**Problem description:** Scan the material that follows. Copy every line containing the word "VIRTUAL".

Segment Start: Material for the task

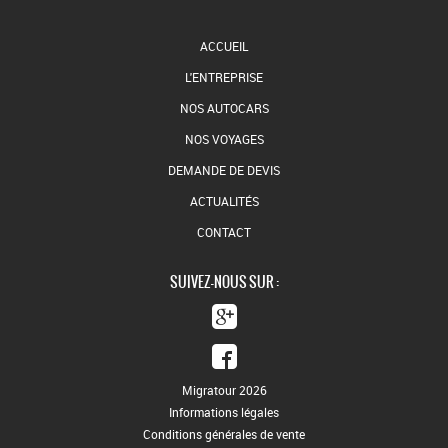
ACCUEIL
L'ENTREPRISE
NOS AUTOCARS
NOS VOYAGES
DEMANDE DE DEVIS
ACTUALITÉS
CONTACT
SUIVEZ-NOUS SUR :
Migratour 2026
Informations légales
Conditions générales de vente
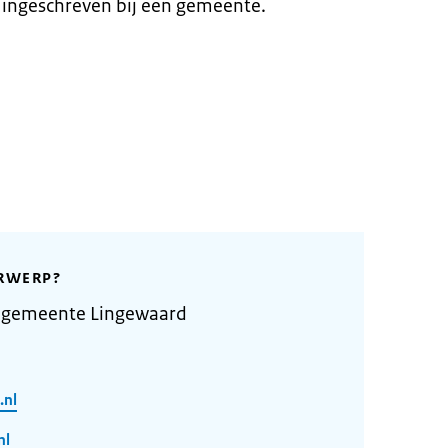
 ingeschreven bij een gemeente.
RWERP?
 gemeente Lingewaard
.nl
nl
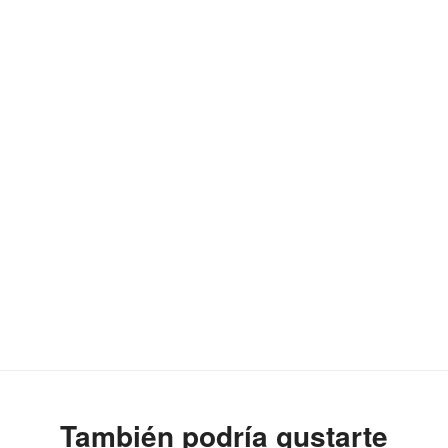
También podría gustarte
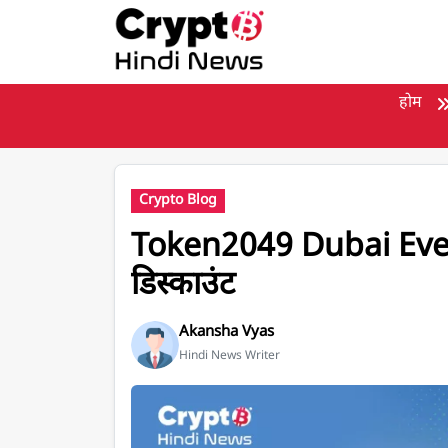
मुख्य सामग्री पर जाएँ
होम
Crypto Blog
Token2049 Dubai Even
डिस्काउंट
Akansha Vyas
Hindi News Writer
Token2049 Dubai 2026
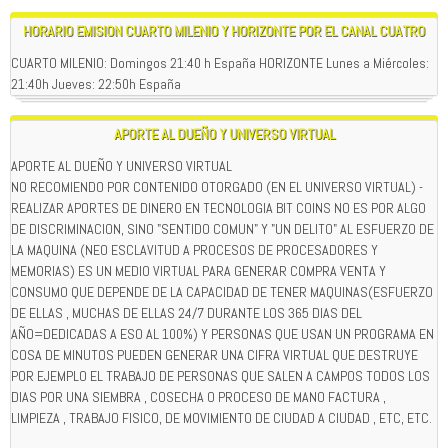
HORARIO EMISION CUARTO MILENIO Y HORIZONTE POR EL CANAL CUATRO
CUARTO MILENIO: Domingos 21:40 h España HORIZONTE Lunes a Miércoles:
21:40h Jueves: 22:50h España
APORTE AL DUEÑO Y UNIVERSO VIRTUAL
APORTE AL DUEÑO Y UNIVERSO VIRTUAL
NO RECOMIENDO POR CONTENIDO OTORGADO (EN EL UNIVERSO VIRTUAL) -
REALIZAR APORTES DE DINERO EN TECNOLOGIA BIT COINS NO ES POR ALGO
DE DISCRIMINACION, SINO "SENTIDO COMUN" Y "UN DELITO" AL ESFUERZO DE
LA MAQUINA (NEO ESCLAVITUD A PROCESOS DE PROCESADORES Y
MEMORIAS) ES UN MEDIO VIRTUAL PARA GENERAR COMPRA VENTA Y
CONSUMO QUE DEPENDE DE LA CAPACIDAD DE TENER MAQUINAS(ESFUERZO
DE ELLAS , MUCHAS DE ELLAS 24/7 DURANTE LOS 365 DIAS DEL
AÑO=DEDICADAS A ESO AL 100%) Y PERSONAS QUE USAN UN PROGRAMA EN
COSA DE MINUTOS PUEDEN GENERAR UNA CIFRA VIRTUAL QUE DESTRUYE
POR EJEMPLO EL TRABAJO DE PERSONAS QUE SALEN A CAMPOS TODOS LOS
DIAS POR UNA SIEMBRA , COSECHA O PROCESO DE MANO FACTURA ,
LIMPIEZA , TRABAJO FISICO, DE MOVIMIENTO DE CIUDAD A CIUDAD , ETC, ETC.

Segment End: Material for the task

**Expected output:**
APORTE AL DUEÑO Y UNIVERSO VIRTUAL
APORTE AL DUEÑO Y UNIVERSO VIRTUAL
NO RECOMIENDO POR CONTENIDO OTORGADO (EN EL UNIVERSO VIRTUAL) -
MEMORIAS) ES UN MEDIO VIRTUAL PARA GENERAR COMPRA VENTA Y
COSA DE MINUTOS PUEDEN GENERAR UNA CIFRA VIRTUAL QUE DESTRUYE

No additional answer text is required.